* **Data shown**:
::::::
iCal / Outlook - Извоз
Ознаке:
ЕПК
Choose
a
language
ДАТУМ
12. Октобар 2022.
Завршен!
::::::
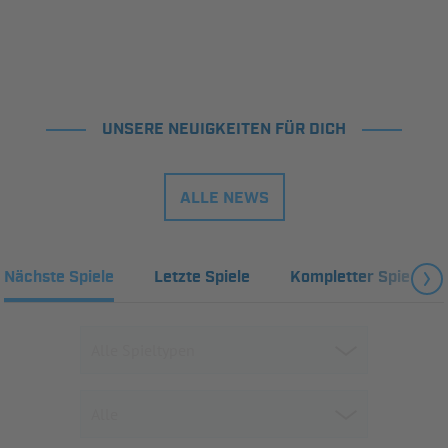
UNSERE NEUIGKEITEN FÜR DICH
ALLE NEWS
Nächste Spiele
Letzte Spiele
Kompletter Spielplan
::::::
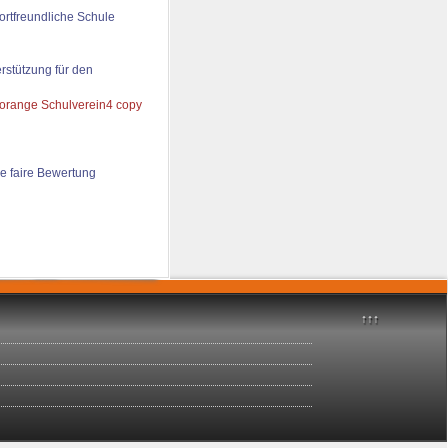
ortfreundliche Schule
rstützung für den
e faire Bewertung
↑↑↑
::::::
* **What you should do**: What is needed is an exact copy of the lines above, from the one containing "UNSERE NEUIGKEITEN FÜR DICH" through the one containing "Kompletter Spielplan", with nothing added.

* **Answer to the exercise**:
UNSERE NEUIGKEITEN FÜR DICH
ALLE NEWS
Nächste Spiele
Letzte Spiele
Kompletter Spielplan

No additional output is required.